Look for the word "click" in the data below, and copy every line that holds it.

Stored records
----
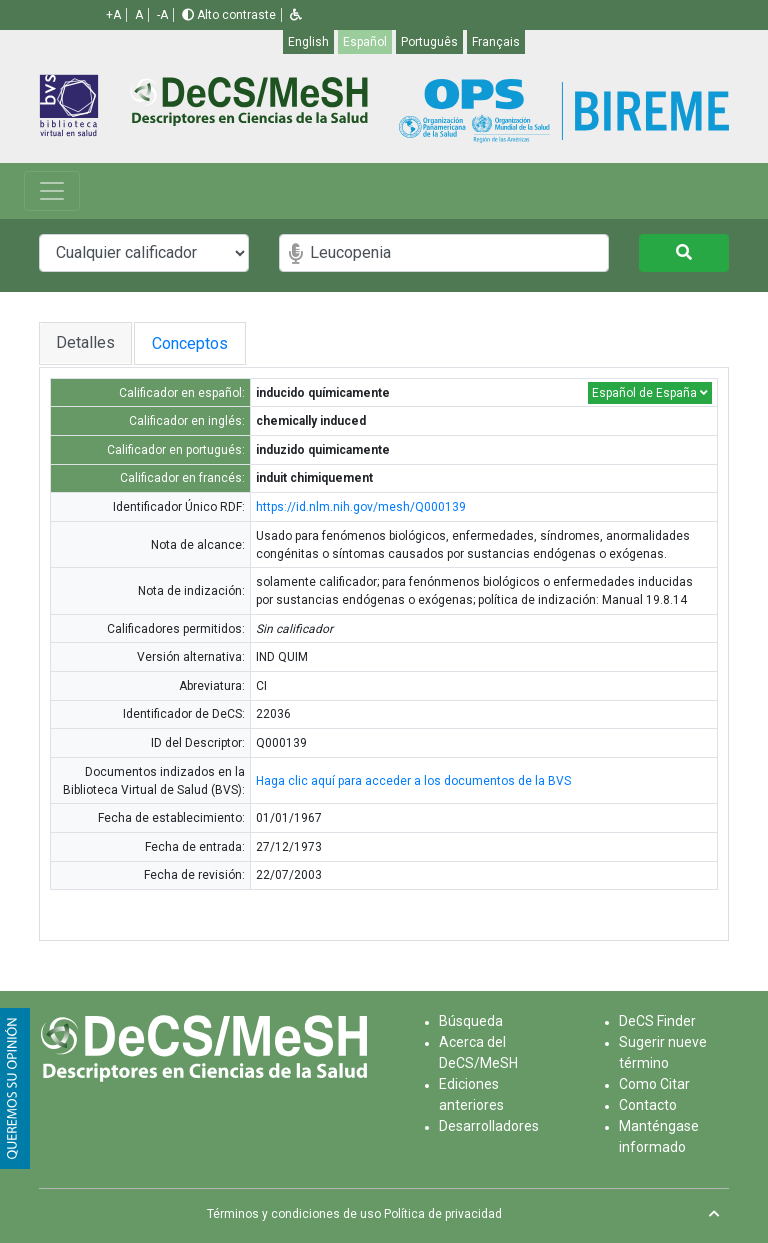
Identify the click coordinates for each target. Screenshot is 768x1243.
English (308, 42)
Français (496, 42)
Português (429, 42)
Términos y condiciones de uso (294, 1214)
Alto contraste (229, 15)
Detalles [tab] (85, 342)
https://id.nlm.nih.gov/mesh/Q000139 (361, 507)
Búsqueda (471, 1021)
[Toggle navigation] (52, 191)
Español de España (650, 393)
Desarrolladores (489, 1126)
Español (365, 42)
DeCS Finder (657, 1021)
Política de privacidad (443, 1214)
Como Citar (654, 1084)
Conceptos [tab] (210, 343)
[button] (296, 15)
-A (162, 15)
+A (113, 15)
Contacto (648, 1105)
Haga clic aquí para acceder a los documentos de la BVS (413, 781)
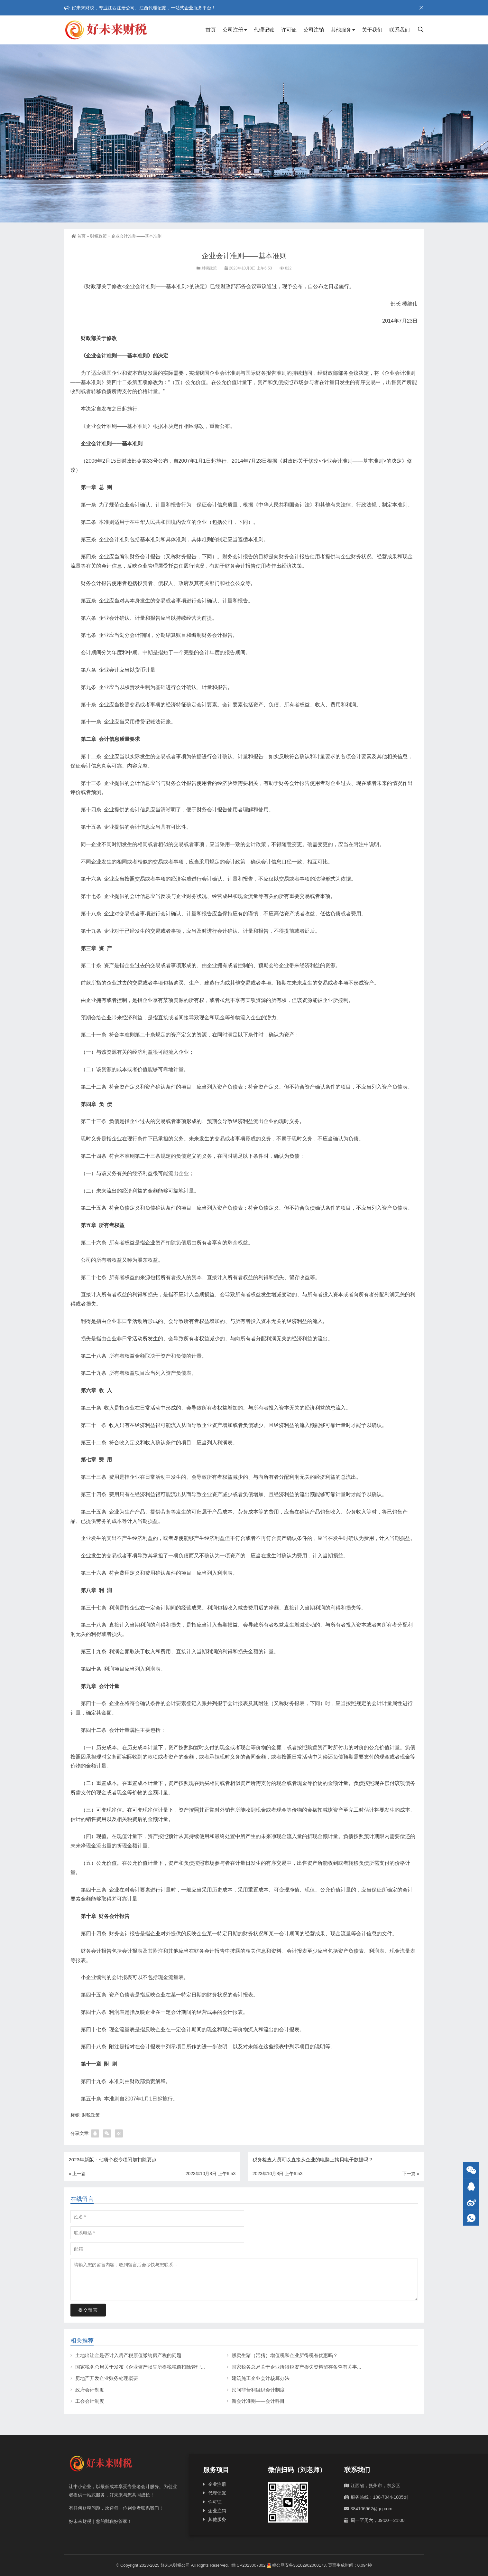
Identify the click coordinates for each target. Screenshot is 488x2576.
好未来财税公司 (175, 2565)
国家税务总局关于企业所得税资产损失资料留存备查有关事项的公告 (304, 2367)
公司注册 (233, 30)
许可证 (289, 30)
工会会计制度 (89, 2401)
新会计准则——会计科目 (258, 2401)
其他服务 (341, 30)
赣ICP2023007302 (248, 2565)
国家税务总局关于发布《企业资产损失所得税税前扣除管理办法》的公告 (152, 2367)
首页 (211, 30)
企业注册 (217, 2484)
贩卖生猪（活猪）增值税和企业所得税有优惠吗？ (285, 2355)
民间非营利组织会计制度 (258, 2389)
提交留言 (88, 2310)
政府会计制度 (89, 2389)
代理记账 (264, 30)
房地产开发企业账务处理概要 (106, 2378)
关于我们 (372, 30)
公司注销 (313, 30)
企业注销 (217, 2510)
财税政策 (98, 236)
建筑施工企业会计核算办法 (261, 2378)
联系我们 (399, 30)
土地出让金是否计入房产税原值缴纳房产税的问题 (128, 2355)
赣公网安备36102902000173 (296, 2565)
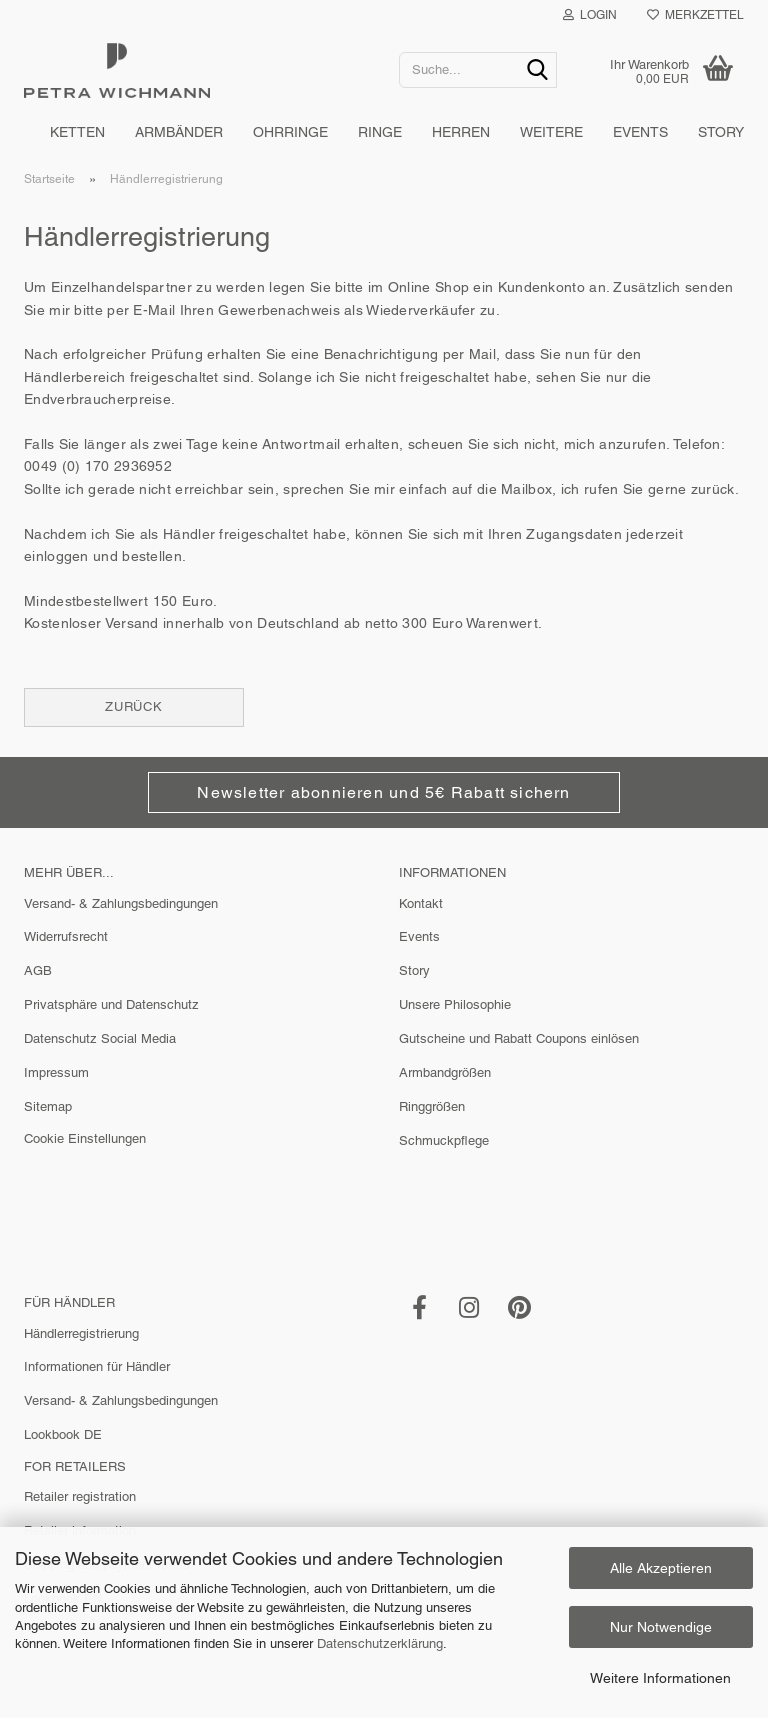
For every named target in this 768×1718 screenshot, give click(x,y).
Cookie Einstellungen (85, 1138)
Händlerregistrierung (81, 1333)
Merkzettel (695, 15)
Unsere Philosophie (455, 1004)
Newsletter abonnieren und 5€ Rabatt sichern (383, 792)
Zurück (134, 706)
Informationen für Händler (97, 1366)
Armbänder (179, 132)
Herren (461, 132)
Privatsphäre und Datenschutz (111, 1004)
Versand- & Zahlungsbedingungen (121, 903)
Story (721, 132)
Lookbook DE (63, 1434)
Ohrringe (290, 132)
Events (640, 132)
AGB (38, 970)
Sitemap (48, 1106)
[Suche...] (538, 71)
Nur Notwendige (661, 1627)
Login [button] (590, 15)
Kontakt (421, 903)
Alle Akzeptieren (661, 1568)
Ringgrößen (432, 1106)
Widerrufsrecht (66, 936)
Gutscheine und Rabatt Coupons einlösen (519, 1038)
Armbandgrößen (445, 1072)
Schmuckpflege (444, 1140)
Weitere (551, 132)
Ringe (380, 132)
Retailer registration (80, 1496)
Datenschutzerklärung (380, 1643)
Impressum (56, 1072)
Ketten (77, 132)
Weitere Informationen (660, 1678)
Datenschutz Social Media (100, 1038)
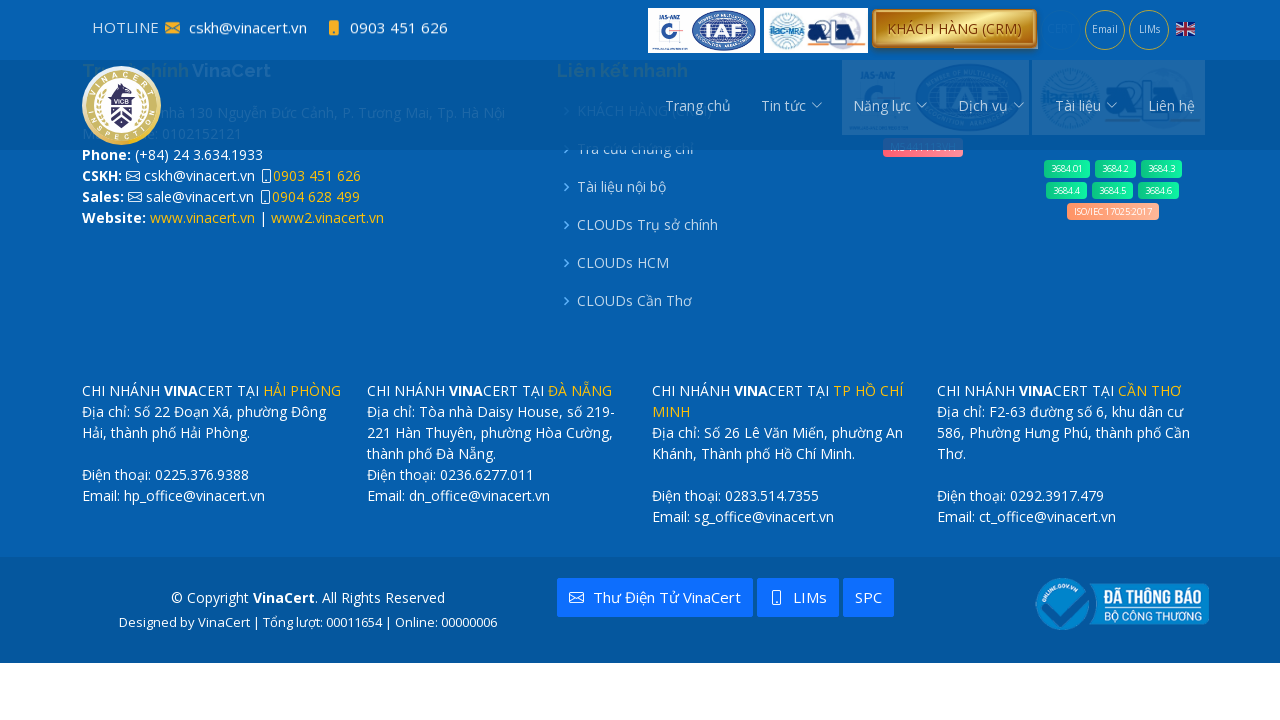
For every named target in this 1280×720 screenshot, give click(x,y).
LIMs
----
**Exercise result:**
Identify the click coordinates for each target. Screenshot is 768x1243.
Identify the click coordinates for each target. Screenshot is 488x2576.
For every named target in this 768×1718 screenshot, give click(x,y).
For every named target in this 1280×720 screenshot, give click(x,y).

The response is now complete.